Le juge a mis seulement 30 minutes pour rendre son verdict après un procès de quatre semaines, durant lequel Stora a joué le rôle de son propre avocat, proposant une défense à la fois confuse et décousue.
Stora a également été déclaré coupable de harcèlement criminel au troisième degré et de harcèlement aggravé au deuxième degré.
Vêtu d’une cravate avec son propre nom, Stora a été immédiatement placé en détention par le juge et sera condamné le 14 avril.
Le procès a été marqué par le comportement excentrique de Stora, qui a demandé plus de 60 pauses aux toilettes, et s’est clôturé mercredi avec les plaidoiries finales des procureurs de Manhattan.
Dans ses remarques, Stora a affirmé : « Je n’ai jamais été raciste envers qui que ce soit, ni n’ai tenté de blesser qui que ce soit. » À la fin de sa brève allocution, le juge lui a demandé s’il avait autre chose à dire, et Stora a répondu de manière inattendue « God Bless America » à plusieurs reprises.
Les procureurs ont accusé Stora d’avoir agressé et harcelé des inconnus dans les rues de New York, ciblant principalement des personnes blanches, des Juifs et des femmes. L’assistant du procureur, Edward Smith, a soutenu que Stora ne devait pas être « crédité par la cour » en raison de ses mensonges répétés durant le procès.
« Le défendeur n’a pas choisi ses victimes en raison de circonstances fortuites », a-t-il précisé, soulignant que Stora s’en prenait à ses victimes spécifiquement en raison de leur couleur de peau ou de leur religion.
Au cours du procès, des vidéos auto-enregistrées de Stora ont été présentées, où il propulse des discours de haine à l’encontre des personnes blanches. Dans sa propre défense, il a avancé différentes excuses pour tenter de prouver qu’il ne pouvait pas être l’auteur des faits, malgré des preuves vidéo le montrant clairement.
Le procès a également été marqué par des témoignages de victimes, dont celui de Halley McGookin, une influenceuse TikTok, qui a narré avoir été frappée par Stora alors qu’elle se dirigeait vers un enregistrement de podcast.
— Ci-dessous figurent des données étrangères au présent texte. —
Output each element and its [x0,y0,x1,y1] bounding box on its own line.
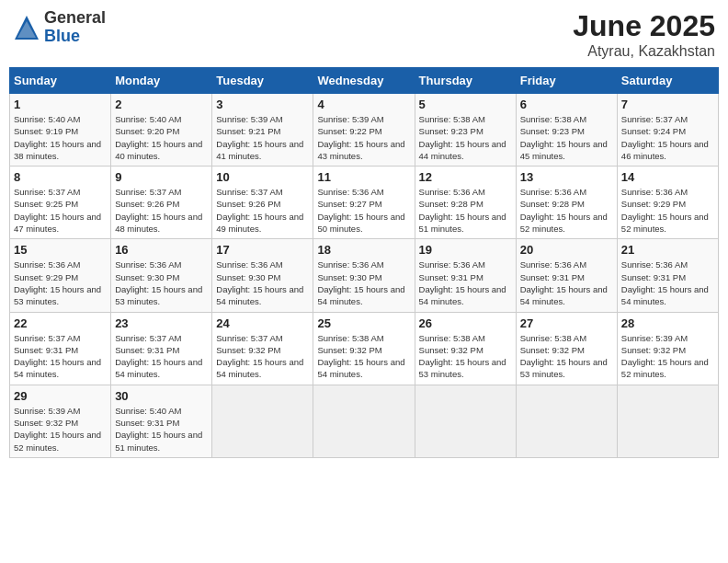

McGookin a relaté que, choquée par l’agression, elle s’était excusée auprès de Stora, croyant qu’elle en était responsable.
Des preuves supplémentaires ont été présentées, incluant une attaque verbale filmée contre un couple juif à l’intérieur d’un immeuble de la 16e rue, après qu’ils ont croisé son regard quand il détruisait des affiches de prise d’otages israéliennes en novembre 2023.
« Je te le promets, blanc, les Musulmans arrivent pour toi », a-t-il crié, ajoutant : « Tu vas mourir — Meurs Juif, meurs ! » avant de quitter les lieux. Les procureurs ont fait valoir que Stora se considère au-dessus de toutes les femmes, particulièrement des femmes blanches, et que ses vidéos Instagram reflètent une haine généralisée envers la blancheur.
Points à retenir
- Stora a été reconnu coupable d’agression avec motivation haineuse, ce qui soulève des questions sur l’exacerbation des tensions raciales.
- Les agissements de Stora lors du procès témoignent d’une volonté de ne pas se conformer au système judiciaire, en se représentant lui-même sans succès.
- L’affaire met en lumière les défis de la justice pénale face à des comportements atypiques et à la manipulation de la vérité.
- Les témoignages des victimes illustrent l’impact de la violence motivée par la haine sur la vie quotidienne des individus.
Il est essentiel de remettre en question les causes sous-jacentes de telles convictions et de telles agressions. Quelle est la place de la société pour évoluer au-delà de ces actes de haine ? La discussion est ouverte et mérite d’être approfondie.